Побег обреченных - Молчанов Андрей Алексеевич - Страница 58
- Предыдущая
- 58/78
- Следующая
– Спат надо, – с трудом произнес Рудольф Ахундович, потирая веки и качая тяжелой головой. – Душанбе завтра, домой ко мне все… – Он облокотился на столик, упершись кулаком в лоб, и сомкнул усталые очи. Затем обернулся к Жанне, предостерег заплетающимся языком: – Ты чтоб… никуда… На комбинат ехать, концерт…
– Обязательно, – успокоил его Ракитин, поднявшись. – Все! Перекур и баю-бай.
Покурить вместе с ним вышла и Жанна.
– А знаете, – сказала она, перемещая в пространстве сигарету и глядя на Александра хмельным, с поволокой умиленности взором. – Рудик-то… По секрету только! – вытянула губы и погрозила пальцем. – Предложение мне сделал. Смешной такой… Никуда, говорит, не отпущу, в дом приедем, хозяйкой будешь. И с убежденностью, главное, с какой разве с трибун говорят… – Она хохотнула.
– Ну а чего? – степенно урезонил ее Ракитин. – Кто знает, где встретишь счастье?
– Не-ет, – протянула она, зажмурившись. – Не те… варианты! Я – артистка! – провозгласила обреченно и гордо, вновь вскинув на Александра сморенные усталостью глаза. – И чтобы там… женой производственного деятеля, – зевнула, – да еще во глубину памирских руд… У меня московская прописка, между прочим, – сказала со значением.
– Во как! – изумился Ракитин. – Какие… точки от счета пространства, благополучия и вообще достижений.
– К тому же, – уныло продолжала Жанна, – он восточный человек…
– Вы очень западный, – кивнул Александр понимающе.
– Ну… как-никак, – не обиделась она.
– А езжайте вы действительно на этот комбинат. Выступите там, вам все равно ведь где? Чего теряете-то?
– Можно, – смешливо согласилась Жанна. – Можно и туда. Только… ерунда это. Так дела не делаются.
– Они по-всякому делаются, – сказал Ракитин. – Бывают такие случайности – ого-го! Не часто, правда. Но ведь автомобили, к примеру, в лотерею кто-то да выигрывает? А вдруг и нас угораздит?
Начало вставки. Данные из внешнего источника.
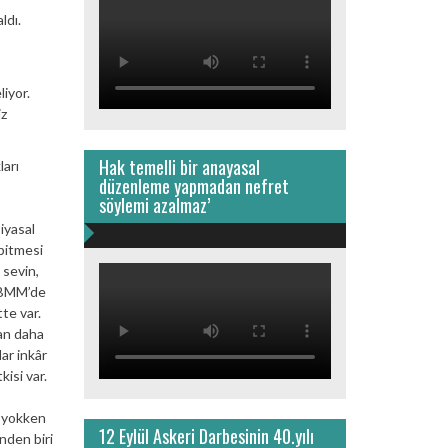
ldı.
iyor.
iz
Hak temelli bir anayasal
ları
düzenleme yapmadan nefret
söylemi azalmaz’
iyasal
 bitmesi
 sevin,
 TBMM’de
te var.
dan daha
dar inkâr
isi var.
, yokken
12 Eylül Askeri Darbesinin 40.yılı
nden biri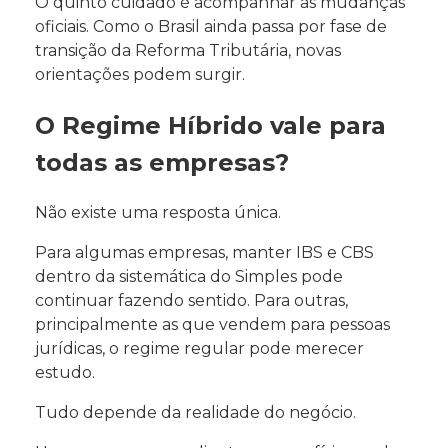
O quinto cuidado é acompanhar as mudanças
oficiais. Como o Brasil ainda passa por fase de
transição da Reforma Tributária, novas
orientações podem surgir.
O Regime Híbrido vale para
todas as empresas?
Não existe uma resposta única.
Para algumas empresas, manter IBS e CBS
dentro da sistemática do Simples pode
continuar fazendo sentido. Para outras,
principalmente as que vendem para pessoas
jurídicas, o regime regular pode merecer
estudo.
Tudo depende da realidade do negócio.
– Меня уже угораздило, так что ресурс везения выдохся! – заявила Жанна, наотмашь махнув рукой и рассыпав пепел по юбке.
– Это как понимать? – поинтересовался Ракитин.
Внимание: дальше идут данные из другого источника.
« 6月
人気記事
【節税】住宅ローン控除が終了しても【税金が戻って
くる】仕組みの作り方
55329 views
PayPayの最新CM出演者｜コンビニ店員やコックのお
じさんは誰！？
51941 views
– А так… У меня первый муж… Юрка. Ну мы развелись уже, а тут день рождения у него. И я ему на прощание как бы лотерейный билет подарила. И фотооткрытку еще… Там обезьяна была изображена из питомника МГУ. Я там на журфаке раньше… и купила вот… Ну и подписала на обратной стороне этой обезьяньей фотографии: «Юра, это ты». Кстати, правда, похожи. Юрка оскорбился было, но билет лотерейный взял, поблагодарил даже. А потом, когда я уже во ВГИКе училась, ко мне друг его заехал, Феликс, и рассказал, что Юрка по моему лотерейному билету выиграл «Волгу». Я… и не расстроилась, в общем, сначала. Но потом, когда у меня было трудно с деньгами, написала ему письмо и попросила у него денег, чтобы хотя бы за квартиру и за телефон заплатить. Пусть в долг. И… знаешь, что он сделал? – В голосе ее вдруг зазвучала трагедия. – Он прислал мне фото крокодила за решеткой зоопарка и написал на обороте: «Жанне-дуре от обезьяны-Юры». Вот. А денег он мне не прислал. Я поехала было к нему, но его жена облила меня грязью… словесной… и я ретировалась, тем более у меня было давление сто восемьдесят на сто десять, и я еле-еле тогда стояла на ногах, так мне было плохо. Надеюсь, бог его простит. А я его в душе никогда не прощу – пусть эти деньги будут ему на лекарства. Вот. Сволочи вы, мужики… – присовокупила она с грустью известную идиому и, раскрыв дверь, бросила сигарету в проем словно жующих друг друга вагонных стыков.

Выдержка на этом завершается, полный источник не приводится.